The Iraq Recession Does Not Discriminate

by Keith Ellison

It has been a rough year for middle-class and poor families. Health care, child care, and unemployment rates have risen, while the foreclosure crisis has threatened homeownership and financial stability both for families who own and for families who rent. The five-year war in Iraq has resulted in massive borrowing by the U.S. government and has diverted $12 billion per month that should have been invested in priorities such as education and infrastructure here at home. Rising oil costs have driven up the price of everything from transportation to essential groceries. Fears of recession and real stories of families forced to cut back on heat or electricity have resulted in genuine concern about the possibility that uncontrolled inflation and a credit crunch could put basic necessities, let alone the American dream of prosperity and opportunity, out of reach for many of us and our neighbors.

These economic forces tug at the wallets and the worries of families everywhere, on virtually every street. And—unlike our laws and policies governing health care, retirement benefits, family and medical leave, life insurance, disability benefits, worker’s compensation, and other vital financial matters—the Iraq recession does not discriminate on the basis of the gender or the sexual orientation of the families’ heads of household. To add to this time of heightened financial stress for all, too many lesbian, gay, bisexual, and transgender people find themselves cut off from the essential family support mechanisms for which the organized labor movement fought some 100 years ago. That’s why, as I work with colleagues in Congress to repair the economic damage caused by 7 years of bad federal policy direction, I have joined with Congresswoman Tammy Baldwin of Wisconsin to sponsor legislation (H.R. 4838) that opens the benefits and obligations of marriage to domestic partners so that LGBT families are treated equally. But addressing discrimination itself is only a part of our challenge.
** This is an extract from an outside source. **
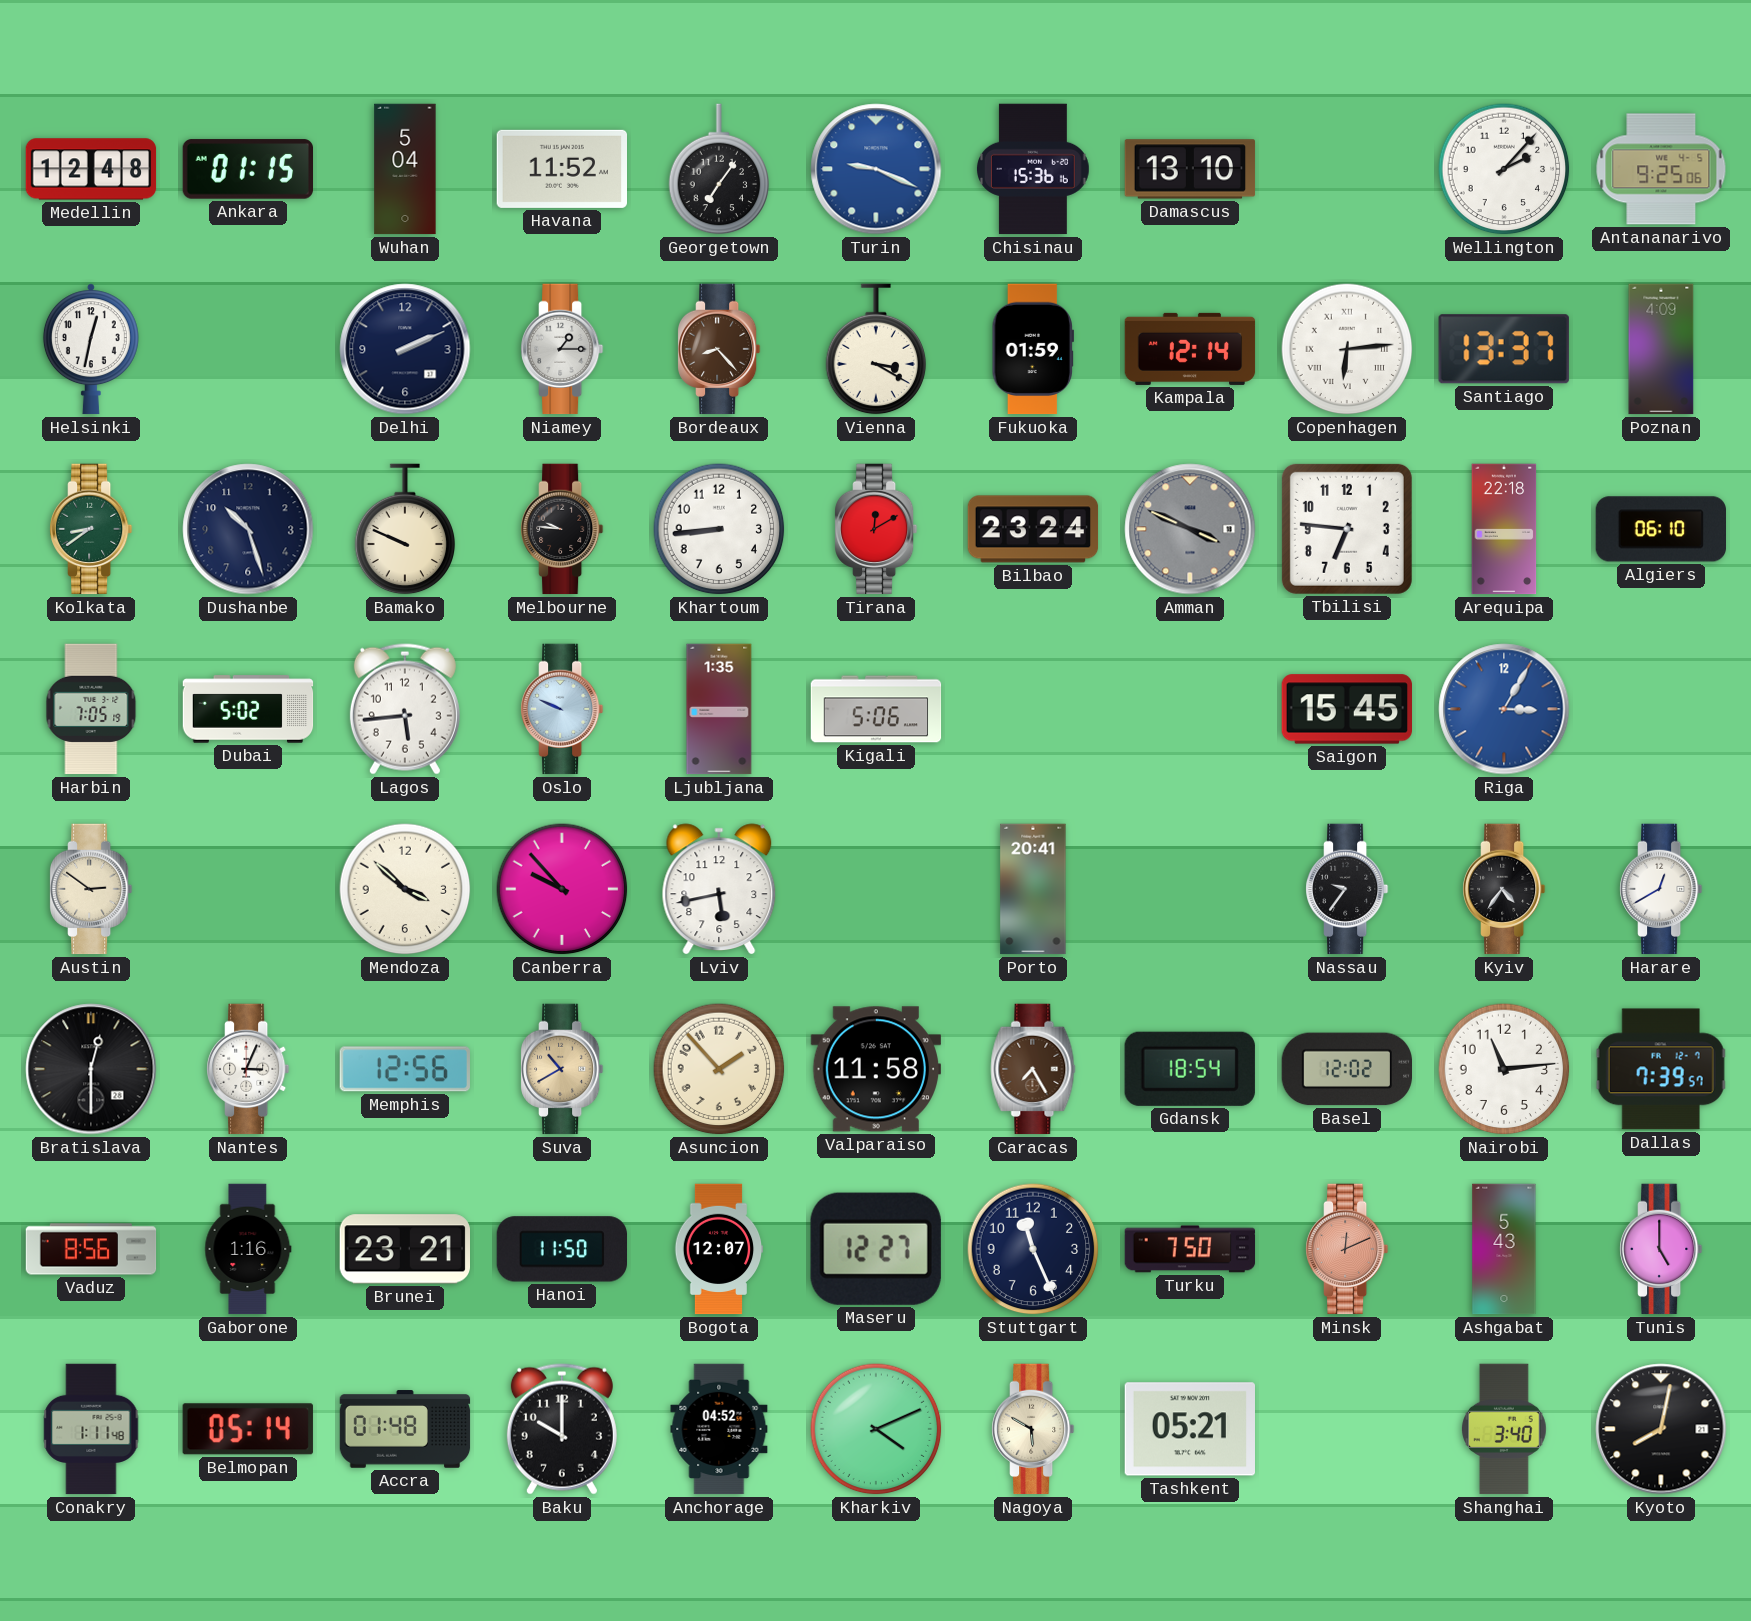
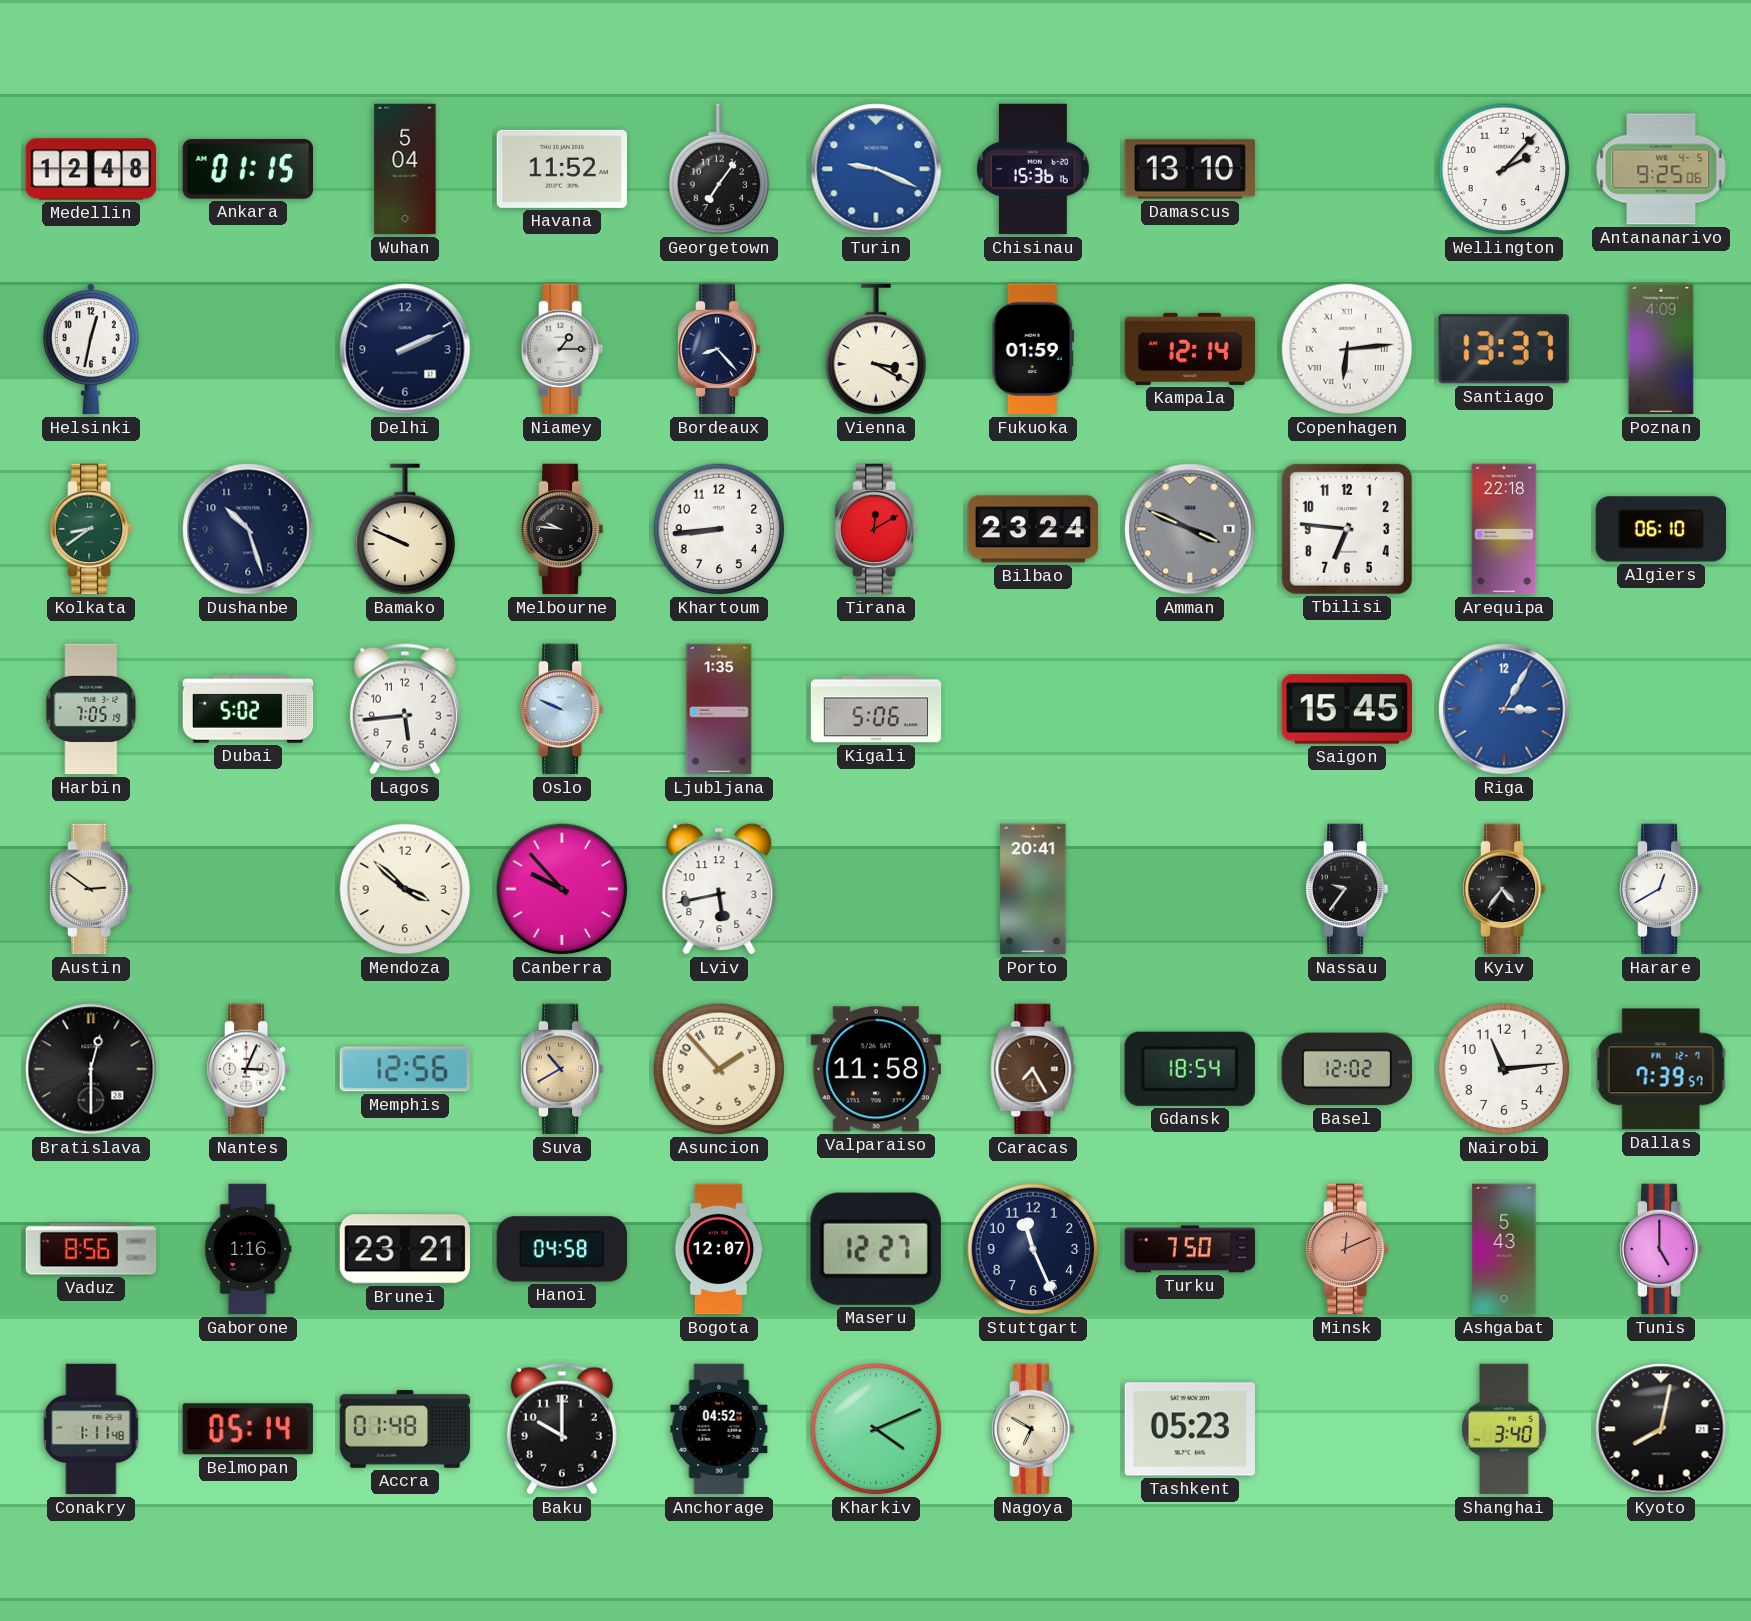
Bordeaux dial: brown -> navy
Hanoi: 11:50 -> 04:58
Nagoya: 5:50 -> 6:50
Tashkent: 05:21 -> 05:23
I want laws that respect everyone, that protect everyone from workplace discrimination, and that strengthen the legal rights of LGBT parents and partners. I want a culture of tolerance in our schools, our communities, our government, and our military. But such fundamental and fair-minded humanitarian goals as these risk paling in times of economic distress, times when our neighbors are fearful of losing their imagined share out of a limited pie. We have already seen immigrant communities blamed for job loss and poorer people stretching for homeownership blamed for the mortgage meltdown, when it is indisputable that bad policy and inattention are truly the cause of these crises.

Friends, my mission as a public servant has never felt more urgent than now. I will continue to advocate for an end to the war in Iraq, so that my children and yours can live in a more peaceful world and can prosper in it. I will continue to advance measures to put our credit, lending, and other financial systems back on solid ground. And I will continue to advocate for the equal treatment of LGBT people and their families, an end to workplace discrimination in all its forms and uniforms, and the full inclusion of all of America in America. I hope you will join me in urging all of our elected leaders to embrace this broad vision of a fairer economy and a freer country.

Keith Ellison is the Representative to the U.S. House of Representatives from the state of Minnesota’s Fifth District. He is the first Muslim to be elected to the United States Congress, and the first African American to be elected to the House from Minnesota.